Derrière son côté, amusant et plaisant, cette fable a une visée morale : elle veut instruire et faire réfléchir. Comme le montrent les deux derniers vers qui constituent la morale du récit : « selon que vous serez puissant ou misérable, les jugements de cour vous rendront blanc ou noir. «, cette fable est une réflexion sur les inégalités qui existent dans la société entre les puissants qui sont invulnérables et les faibles que l’on accuse de tout.

 

        1. critique des puissants.

Vers 44 à 48 : critique des puissants : exemple du tigre et de l’ours : même s‘ils commettent « les moins pardonnables offenses «, personne ne leur dit rien.
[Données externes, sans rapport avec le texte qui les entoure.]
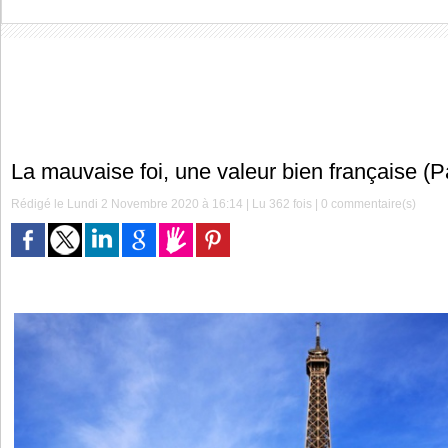
La mauvaise foi, une valeur bien française (P
Rédigé le Lundi 2 Novembre 2020 à 16:14 | Lu 362 fois |
0
commentaire(s)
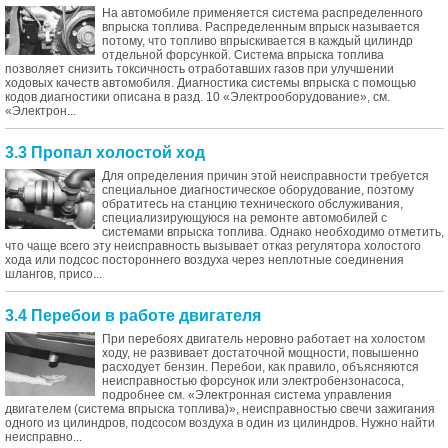
На автомобиле применяется система распределенного
впрыска топлива. Распределенным впрыск называется
потому, что топливо впрыскивается в каждый цилиндр
отдельной форсункой. Система впрыска топлива
позволяет снизить токсичность отработавших газов при улучшении
ходовых качеств автомобиля. Диагностика системы впрыска с помощью
кодов диагностики описана в разд. 10 «Электрооборудование», см.
«Электрон...
3.3 Пропал холостой ход
Для определения причин этой неисправности требуется
специальное диагностическое оборудование, поэтому
обратитесь на станцию технического обслуживания,
специализирующуюся на ремонте автомобилей с
системами впрыска топлива. Однако необходимо отметить,
что чаще всего эту неисправность вызывает отказ регулятора холостого
хода или подсос постороннего воздуха через неплотные соединения
шлангов, присо...
3.4 Перебои в работе двигателя
При перебоях двигатель неровно работает на холостом
ходу, не развивает достаточной мощности, повышенно
расходует бензин. Перебои, как правило, объясняются
неисправностью форсунок или электробензонасоса,
подробнее см. «Электронная система управления
двигателем (система впрыска топлива)», неисправностью свечи зажигания
одного из цилиндров, подсосом воздуха в один из цилиндров. Нужно найти
неисправно...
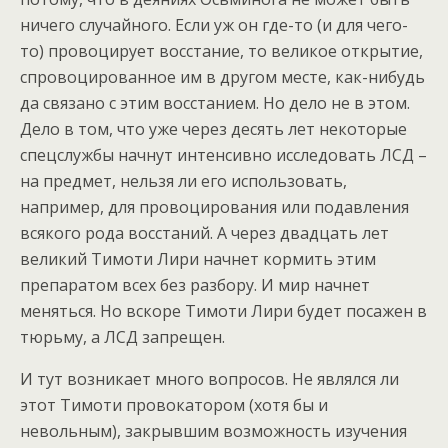
ничего случайного. Если уж он где-то (и для чего-
то) провоцирует восстание, то великое открытие,
спровоцированное им в другом месте, как-нибудь
да связано с этим восстанием. Но дело не в этом.
Дело в том, что уже через десять лет некоторые
спецслужбы начнут интенсивно исследовать ЛСД –
на предмет, нельзя ли его использовать,
например, для провоцирования или подавления
всякого рода восстаний. А через двадцать лет
великий Тимоти Лири начнет кормить этим
препаратом всех без разбору. И мир начнет
меняться. Но вскоре Тимоти Лири будет посажен в
тюрьму, а ЛСД запрещен.
И тут возникает много вопросов. Не являлся ли
этот Тимоти провокатором (хотя бы и
невольным), закрывшим возможность изучения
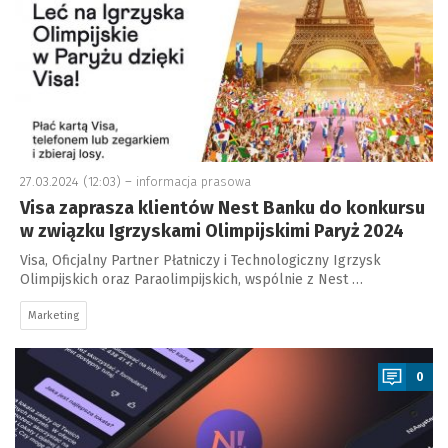
27.03.2024 (12:03) –
informacja prasowa
Visa zaprasza klientów Nest Banku do konkursu
w związku Igrzyskami Olimpijskimi Paryż 2024
Visa, Oficjalny Partner Płatniczy i Technologiczny Igrzysk
Olimpijskich oraz Paraolimpijskich, wspólnie z Nest …
Marketing
a
0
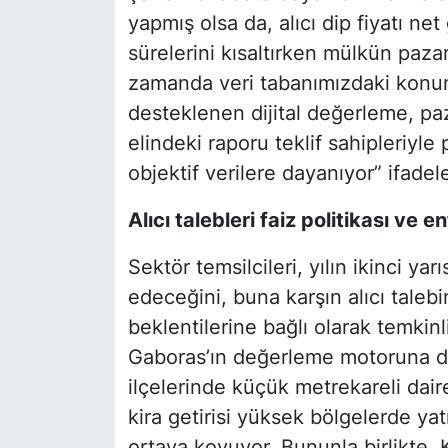
yapmış olsa da, alıcı dip fiyatı net
sürelerini kısaltırken mülkün pazar
zamanda veri tabanımızdaki konum
desteklenen dijital değerleme, pazar
elindeki raporu teklif sahipleriyle
objektif verilere dayanıyor” ifadele
Alıcı talebleri faiz politikası ve 
Sektör temsilcileri, yılın ikinci y
edeceğini, buna karşın alıcı talebi
beklentilerine bağlı olarak temkin
Gaboras’ın değerleme motoruna dü
ilçelerinde küçük metrekareli dair
kira getirisi yüksek bölgelerde ya
ortaya koyuyor. Bununla birlikte, K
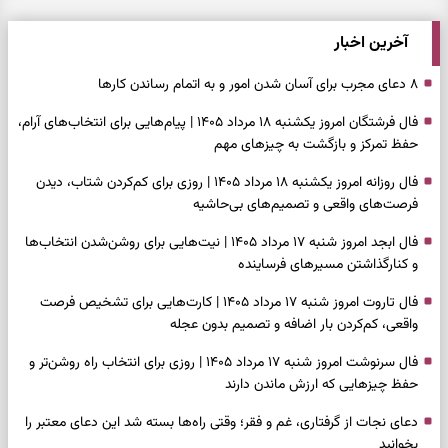
آخرین اخبار
۸ دعای مجرب برای آسان شدن امور و به اتمام رساندن کار‌ها
فال فرشتگان امروز یکشنبه ۱۸ مرداد ۱۴۰۵ | پیام‌هایی برای انتخاب‌های آرام،
حفظ تمرکز و بازگشت به چیزهای مهم
فال روزانه امروز یکشنبه ۱۸ مرداد ۱۴۰۵ | روزی برای کم‌کردن شتاب، دیدن
فرصت‌های واقعی و تصمیم‌های بی‌حاشیه
فال ابجد امروز شنبه ۱۷ مرداد ۱۴۰۵ | نیت‌هایی برای روشن‌شدن انتخاب‌ها
و کنارگذاشتن مسیرهای فرساینده
فال تاروت امروز شنبه ۱۷ مرداد ۱۴۰۵ | کارت‌هایی برای تشخیص فرصت
واقعی، کم‌کردن بار اضافه و تصمیم بدون عجله
فال سرنوشت امروز شنبه ۱۷ مرداد ۱۴۰۵ | روزی برای انتخاب راه روشن‌تر و
حفظ چیزهایی که ارزش ماندن دارند
دعای نجات از گرفتاری، غم و فقر؛ وقتی راه‌ها بسته شد این دعای معتبر را
بخوانید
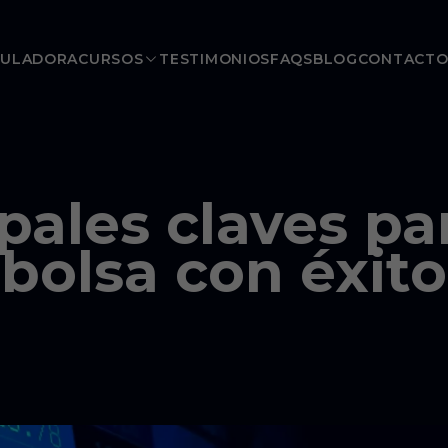
CULADORA
CURSOS
TESTIMONIOS
FAQS
BLOG
CONTACT
pales claves pa
bolsa con éxito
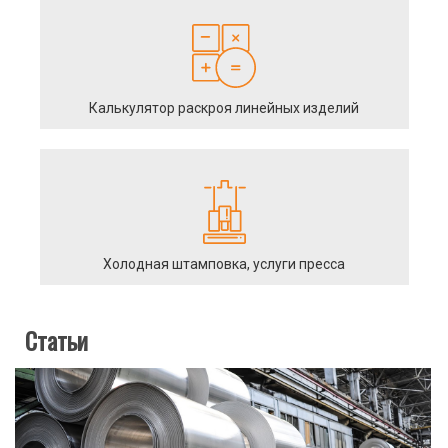
Калькулятор раскроя линейных изделий
Холодная штамповка, услуги пресса
Статьи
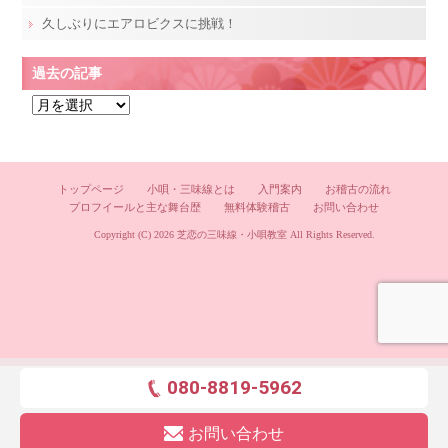
久しぶりにエアロビクスに挑戦！
過去の記事
過
去
の
記
トップページ
小唄・三味線とは
入門案内
お稽古の流れ
事
プロフイールと主な舞台歴
無料体験稽古
お問い合わせ
Copyright (C) 2026
芝恋の三味線・小唄教室
All Rights Reserved.
080-8819-5962
お問い合わせ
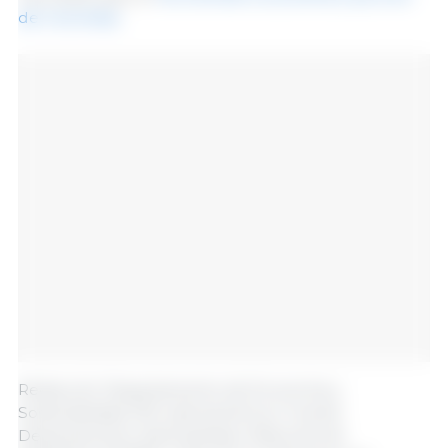
de Colombia
.
Redacción Departamento de Economía y
Sostenibilidad 333 Latinoamérica | Fuente:
Departamento Administrativo Nacional de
Ceux ci quoique « querelleurs «, sont vus comme de « petits saints «.

La Fontaine utilise beaucoup l’ironie dans sa fable pour se moquer de tous ceux qui utilisent de façon excessive leur puissance ; ainsi, le vers 60 est très ironique : « manger l’herbe d’autrui ! quel crime abominable ! « .

 

        2. condition misérable des faibles.

L’âne est faible et sous ce prétexte il est victime de toutes les accusations : on profite de sa faiblesse pour le rendre coupable de tous les maux.

Pour montrer cela La Fontaine insiste sur la disproportion entre la « faute « qu’il a commise (manger de l’herbe) et la punition qu’on lui inflige pour le punir (la mort). Les termes qui désignent l’âne sont très négatifs et montrent bien cette disproportion.

 

        3. Une critique de la justice.

La façon dont on désigne le coupable dans cette fable permet de critiquer la justice, qui en fait n’a rien de juste. Elle ne juge qu’en fonction de la puissance de chacun et non de manière objective : la morale est très claire.

 

    ⇨ conclusion : cette fable est très plaisante, elle est vivante, et varie les styles et les registres (tragique, épique, ironique). Cependant, malgré ce ton léger, c’est une réflexion très sérieuse qui est menée : le fabuliste utilise cette histoire pour dénoncer la tyrannie royale qui décide de manière aléatoire et subjective des mises à mort. C’est une justice qui ne tient compte que de la puissance et du rang de chacun et non de la culpabilité réelle.

    ⇨ Aujourd’hui cette fable est encore très actuelle : en effet, la justice n’est pas toujours la même pour tous et souvent les plus puissants et les plus riches sont plus favorisés que les faibles.